Quote from: Pema on February 18, 2026, 05:05:27 PMWhen you do those super-long exposures, are you there the entire time, or can you leave it unattended?
If things go well, I am not there for
any of the time. The observatory is set up for remote operation. I do all the targeting setup from my home office. I click the GO button, then I go to bed. In the morning, hopefully I wake up with a pile of image files to process.
Quote from: Pema on February 18, 2026, 05:05:27 PMWill your dome close on its own?
Yes. That is an extremely important part of the observatory systems. The dome has its own controller. At the end of an imaging run, the imaging software will tell the dome controller to close the dome. The dome controller can also close the dome on its own initiative if it detects rain, if there is a power failure (it has battery backup), or if it doesn't hear anything from the imaging software for a minute.
Quote from: Pema on February 18, 2026, 05:05:27 PMAnd when you do very long exposures, do you have to span multiple nights?
Yes. My longest total exposure time on one target was 22 hours. Obviously that can't be done on one night. In fact, each exposure in the Sh2-284 image was 5 minutes or less. You don't want long exposures because if something goes wrong, you want to be able to throw away one or two without affecting the total time very much. This image was made from 143 images taken over four nights.
Quote from: Pema on February 18, 2026, 05:05:27 PMIf so, is the targeting precise enough to align things, or does the processing software take care of that?
Yes, the software re-aligns the telescope for each night.

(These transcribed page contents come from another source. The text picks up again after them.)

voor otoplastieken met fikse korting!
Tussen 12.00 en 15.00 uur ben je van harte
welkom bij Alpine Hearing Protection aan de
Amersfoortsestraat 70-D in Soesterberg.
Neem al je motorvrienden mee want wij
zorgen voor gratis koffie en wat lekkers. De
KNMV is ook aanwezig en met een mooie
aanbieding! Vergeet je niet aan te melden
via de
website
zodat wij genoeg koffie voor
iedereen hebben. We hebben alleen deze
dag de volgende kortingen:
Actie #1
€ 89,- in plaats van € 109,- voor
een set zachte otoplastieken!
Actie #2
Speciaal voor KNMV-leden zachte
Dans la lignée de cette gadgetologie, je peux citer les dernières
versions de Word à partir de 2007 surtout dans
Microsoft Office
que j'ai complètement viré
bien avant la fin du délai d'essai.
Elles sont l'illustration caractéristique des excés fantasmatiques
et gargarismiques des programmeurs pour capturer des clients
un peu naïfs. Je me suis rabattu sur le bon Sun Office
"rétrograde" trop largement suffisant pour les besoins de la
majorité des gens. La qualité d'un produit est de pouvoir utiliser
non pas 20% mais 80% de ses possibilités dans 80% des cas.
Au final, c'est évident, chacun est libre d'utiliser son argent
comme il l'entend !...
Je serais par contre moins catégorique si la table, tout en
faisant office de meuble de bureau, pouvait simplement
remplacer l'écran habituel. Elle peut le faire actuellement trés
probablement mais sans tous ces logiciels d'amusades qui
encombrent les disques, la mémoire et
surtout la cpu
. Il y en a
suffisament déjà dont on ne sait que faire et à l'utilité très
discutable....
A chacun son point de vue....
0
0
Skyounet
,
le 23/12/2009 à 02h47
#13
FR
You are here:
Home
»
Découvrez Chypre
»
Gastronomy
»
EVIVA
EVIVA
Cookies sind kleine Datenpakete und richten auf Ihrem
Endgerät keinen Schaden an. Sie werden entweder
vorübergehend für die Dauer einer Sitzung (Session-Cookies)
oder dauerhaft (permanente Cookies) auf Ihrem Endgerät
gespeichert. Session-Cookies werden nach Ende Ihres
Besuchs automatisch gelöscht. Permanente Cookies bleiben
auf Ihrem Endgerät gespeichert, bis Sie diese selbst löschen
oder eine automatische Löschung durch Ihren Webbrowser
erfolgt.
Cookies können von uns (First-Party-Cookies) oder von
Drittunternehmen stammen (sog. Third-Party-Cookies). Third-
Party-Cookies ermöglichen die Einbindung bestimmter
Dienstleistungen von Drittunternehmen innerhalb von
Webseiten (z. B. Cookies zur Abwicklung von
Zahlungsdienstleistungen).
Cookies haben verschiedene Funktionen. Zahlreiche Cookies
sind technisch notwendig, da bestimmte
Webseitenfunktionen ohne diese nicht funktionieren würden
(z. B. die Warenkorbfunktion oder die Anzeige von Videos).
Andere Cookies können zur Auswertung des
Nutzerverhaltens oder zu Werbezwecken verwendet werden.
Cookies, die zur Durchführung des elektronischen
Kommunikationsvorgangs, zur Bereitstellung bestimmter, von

The telescope mount can get to a target within a few arc minutes. However, even the most accurate mount can't centre the target accurately enough for photography. The software compensates by a technique called "plate solving". The software takes a picture, scans it to find the patterns of stars, and then looks for those patterns in a database. It calculates where the scope is actually pointing and then computes what adjustment is needed to centre the target. With two or three iterations of that process, it can re-centre the target within 50 pixels, which is next to nothing.
The processing software adjusts for those few remaining pixels of error, and crops off any resulting ragged edges.
Quote from: Pema on February 18, 2026, 05:05:27 PMWhat do you do about satellites?
The fact that I take multiple short exposures allows the software to remove satellite trails.
Quote from: Pema on February 18, 2026, 05:05:27 PMCan you do infrared, or is there just too much ambient?
I don't do IR myself. The closest I get is Hydrogen-alpha, which is very deep red. It is close enough to infrared that consumer cameras have to have their IR filters removed to capture it, but it is still visible light.
Quote from: Pema on February 18, 2026, 05:05:27 PMDo you know what made that M13 image turn out so well?
Luck, mostly. Atmospheric conditions were excellent, and my equipment worked perfectly that night. In processing, I saw that it had potential, so I was very careful in my adjustments. I made lots of very specific, very tiny adjustments until it looked right. When the final tiny adjustment made everything "pop", I had the good sense to stop and save the file.
Quote from: Pema on February 18, 2026, 05:05:27 PMIs the software able to correct for atmospheric effects?
Nope. If the seeing is poor, there is nothing you can do to fix it. If the transparency is poor, you can shoot through narrowband filters to remove some of the light pollution, but you can't add light that isn't making it to the telescope.